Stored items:
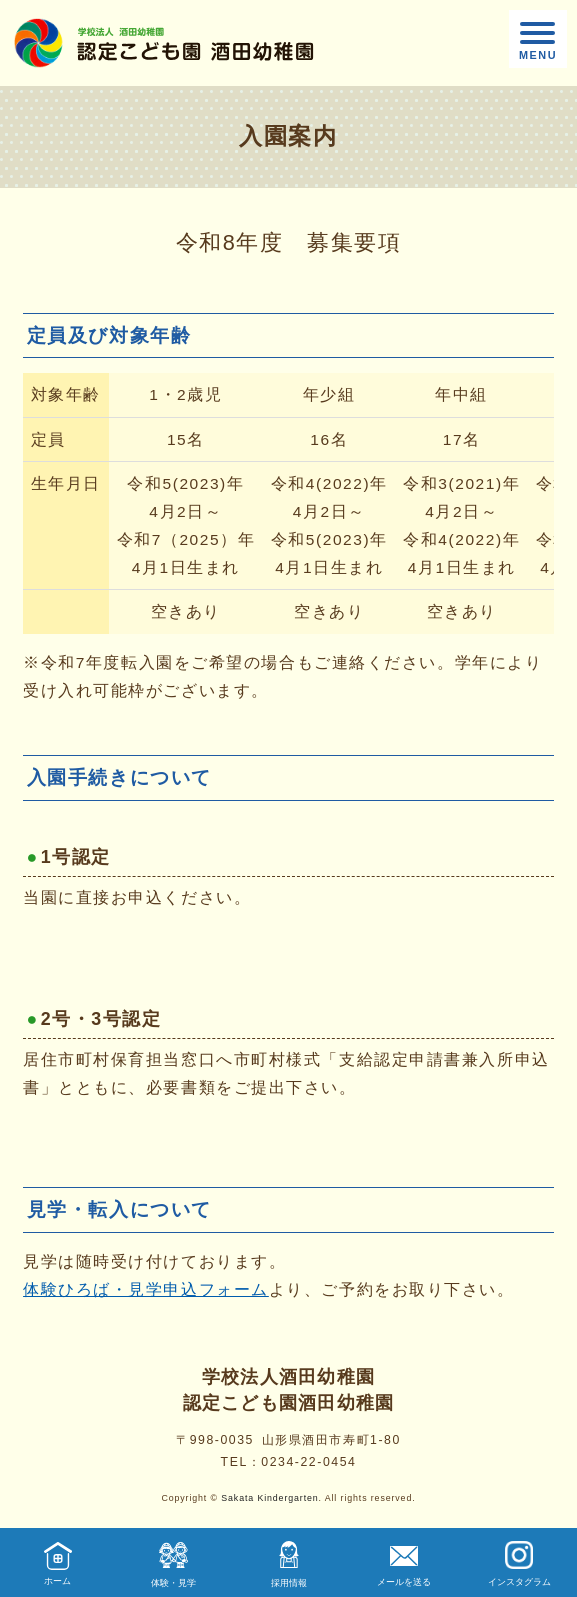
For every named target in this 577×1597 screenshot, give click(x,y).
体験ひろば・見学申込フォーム (146, 1289)
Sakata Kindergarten (269, 1498)
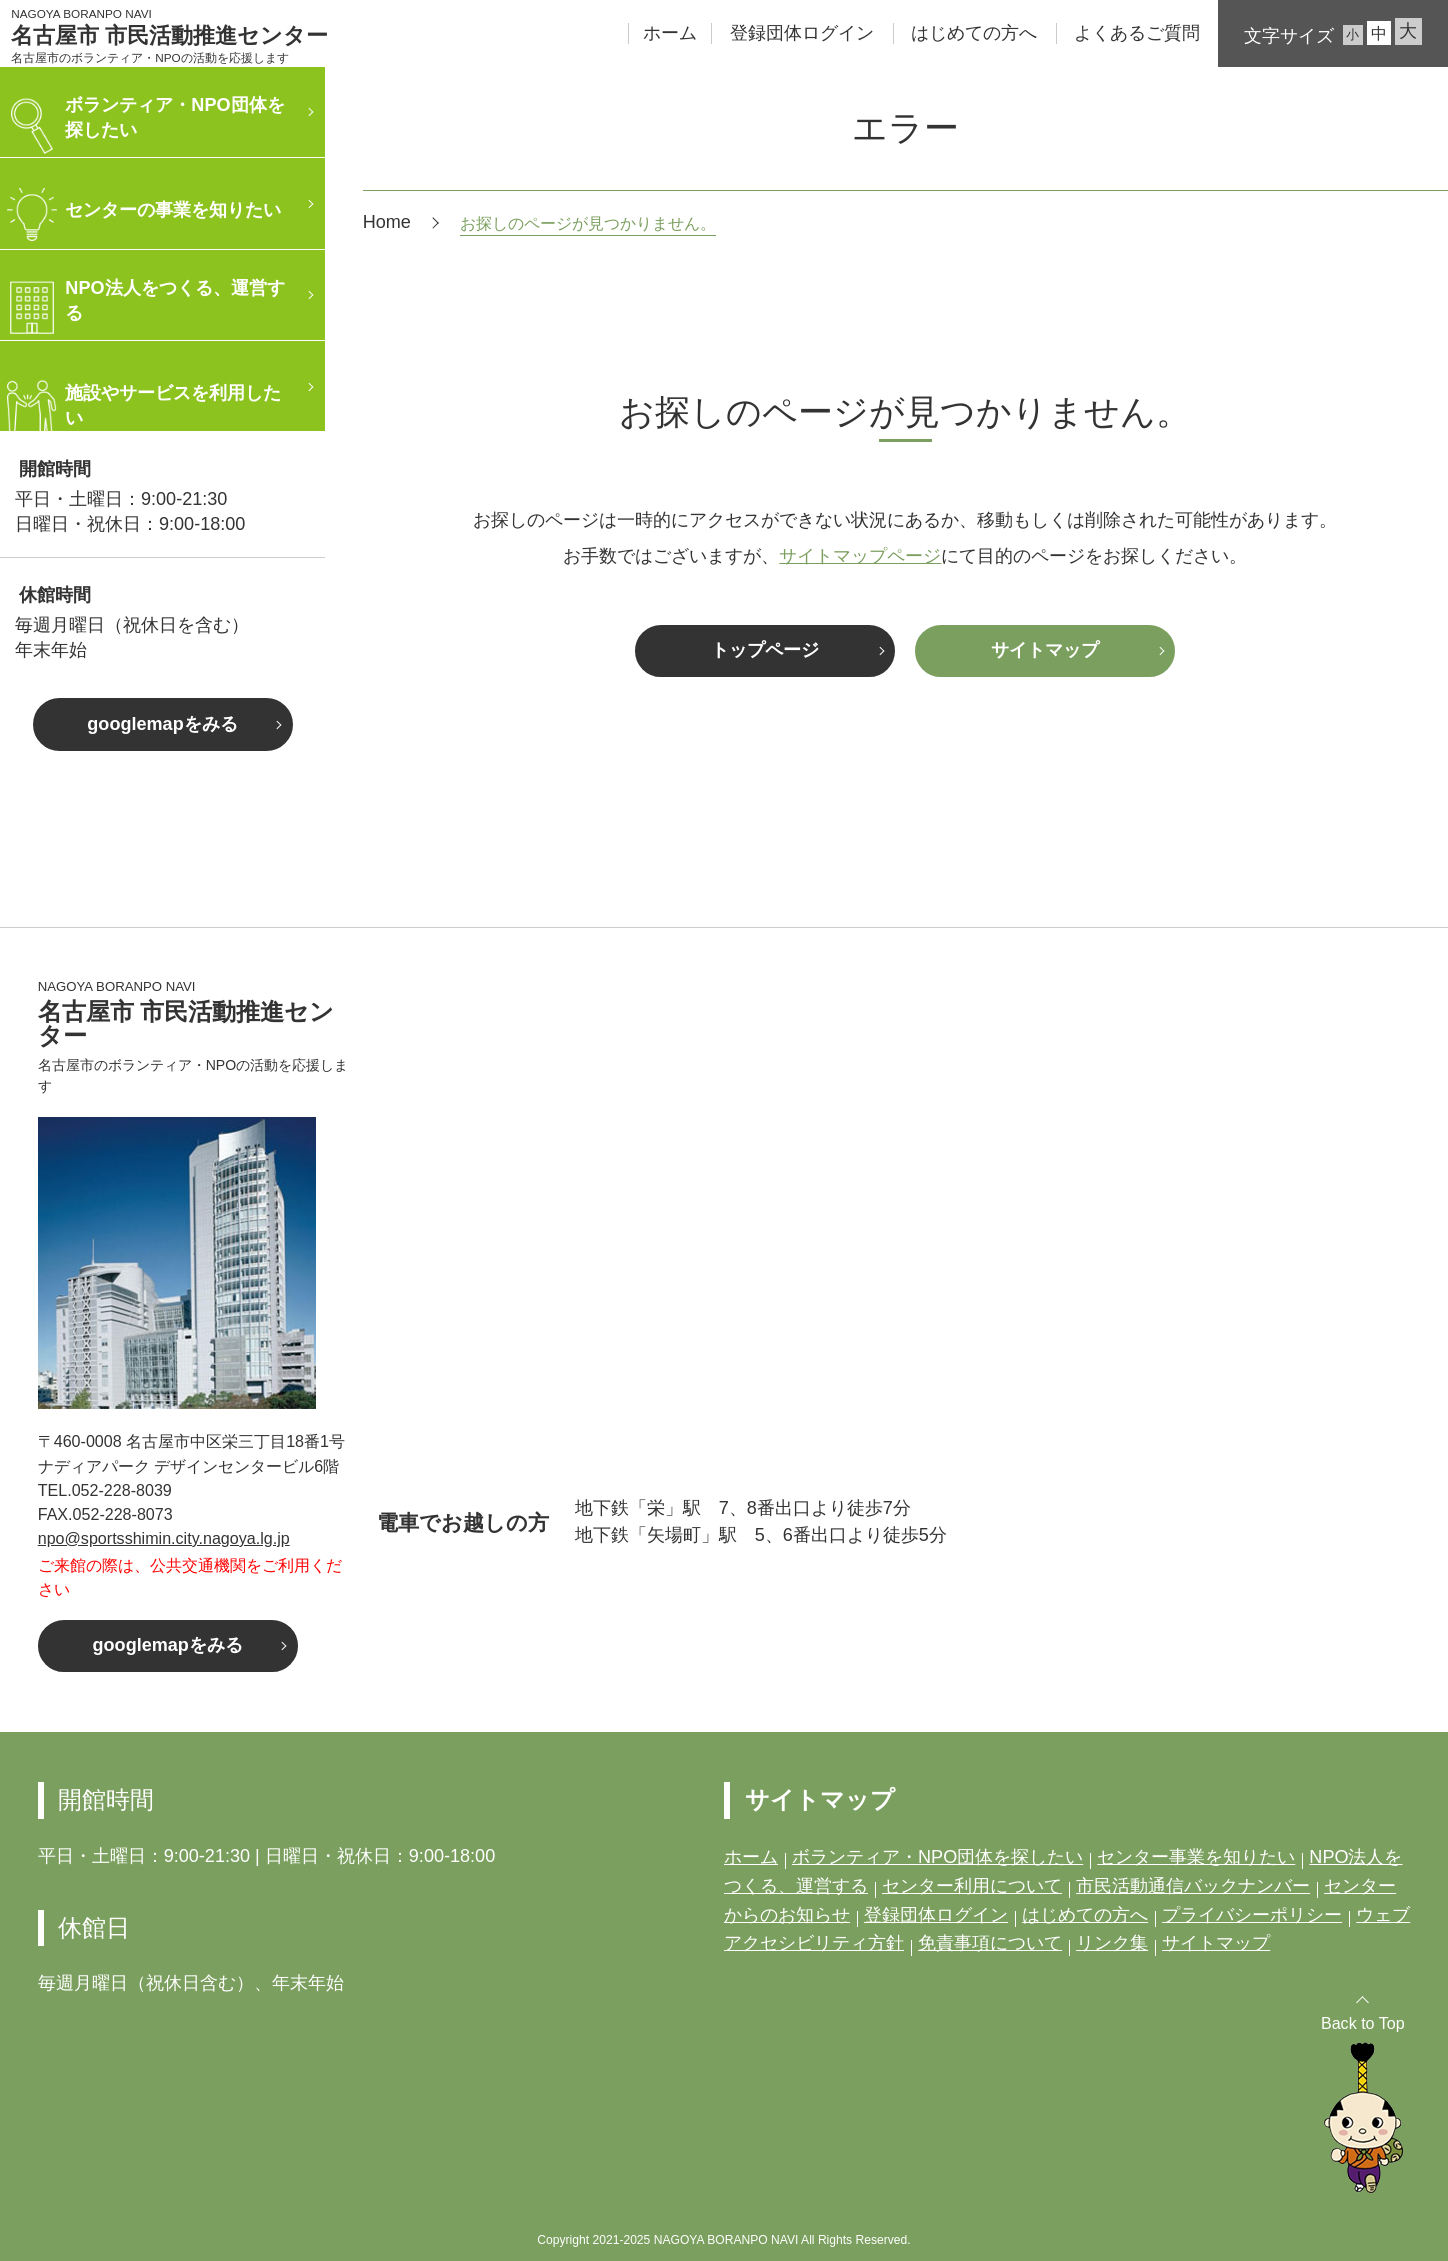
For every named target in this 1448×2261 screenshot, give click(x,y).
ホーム (670, 33)
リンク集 (1112, 1943)
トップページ (765, 650)
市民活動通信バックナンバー (1193, 1886)
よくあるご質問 (1137, 33)
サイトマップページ (860, 556)
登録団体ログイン (802, 33)
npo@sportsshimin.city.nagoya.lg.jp (164, 1538)
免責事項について (990, 1943)
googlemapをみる (162, 724)
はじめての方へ (974, 33)
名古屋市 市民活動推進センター (169, 36)
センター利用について (972, 1886)
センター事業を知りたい (1196, 1857)
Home (387, 222)
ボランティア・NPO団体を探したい (937, 1857)
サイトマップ (1045, 650)
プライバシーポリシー (1252, 1915)
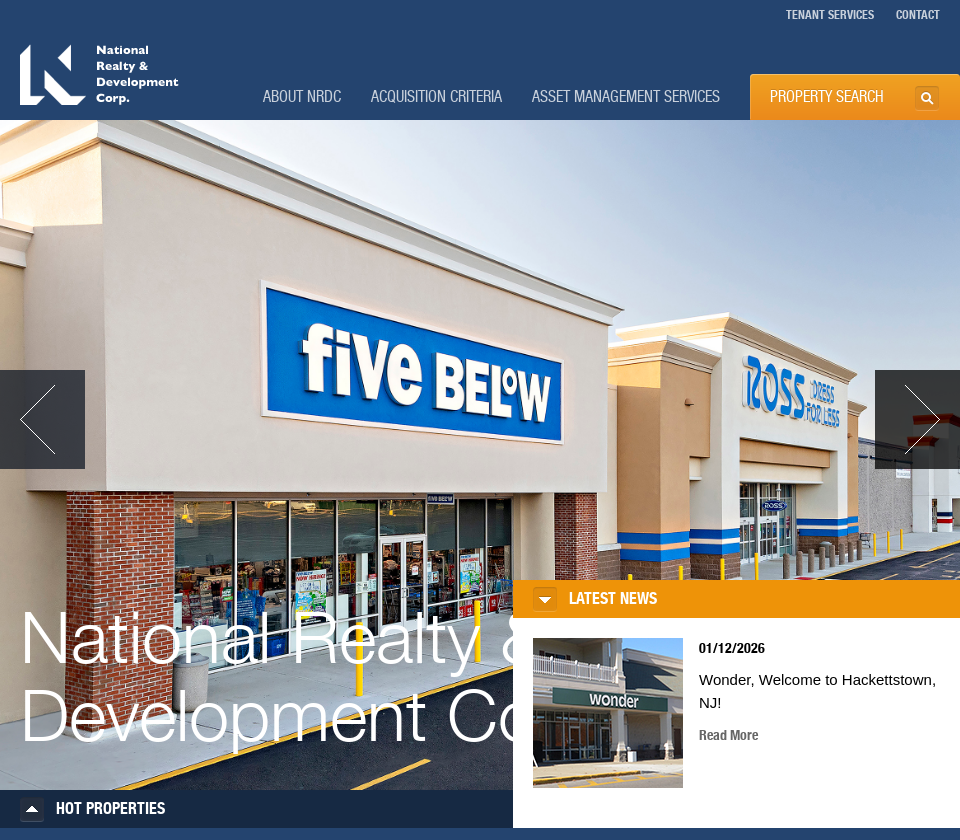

• **Activity**
The output is the data above, repeated exactly, with pictures omitted.

• **Result for this task**
For every named target in this 577×1597 screenshot, give click(x,y).
体験ひろば・見学申込フォーム (146, 1289)
Sakata Kindergarten (269, 1498)
For every named target in this 1448×2261 screenshot, give click(x,y).
ホーム (670, 33)
リンク集 (1112, 1943)
トップページ (765, 650)
市民活動通信バックナンバー (1193, 1886)
よくあるご質問 (1137, 33)
サイトマップページ (860, 556)
登録団体ログイン (802, 33)
npo@sportsshimin.city.nagoya.lg.jp (164, 1538)
免責事項について (990, 1943)
googlemapをみる (162, 724)
はじめての方へ (974, 33)
名古屋市 市民活動推進センター (169, 36)
センター利用について (972, 1886)
センター事業を知りたい (1196, 1857)
Home (387, 222)
ボランティア・NPO団体を探したい (937, 1857)
サイトマップ (1045, 650)
プライバシーポリシー (1252, 1915)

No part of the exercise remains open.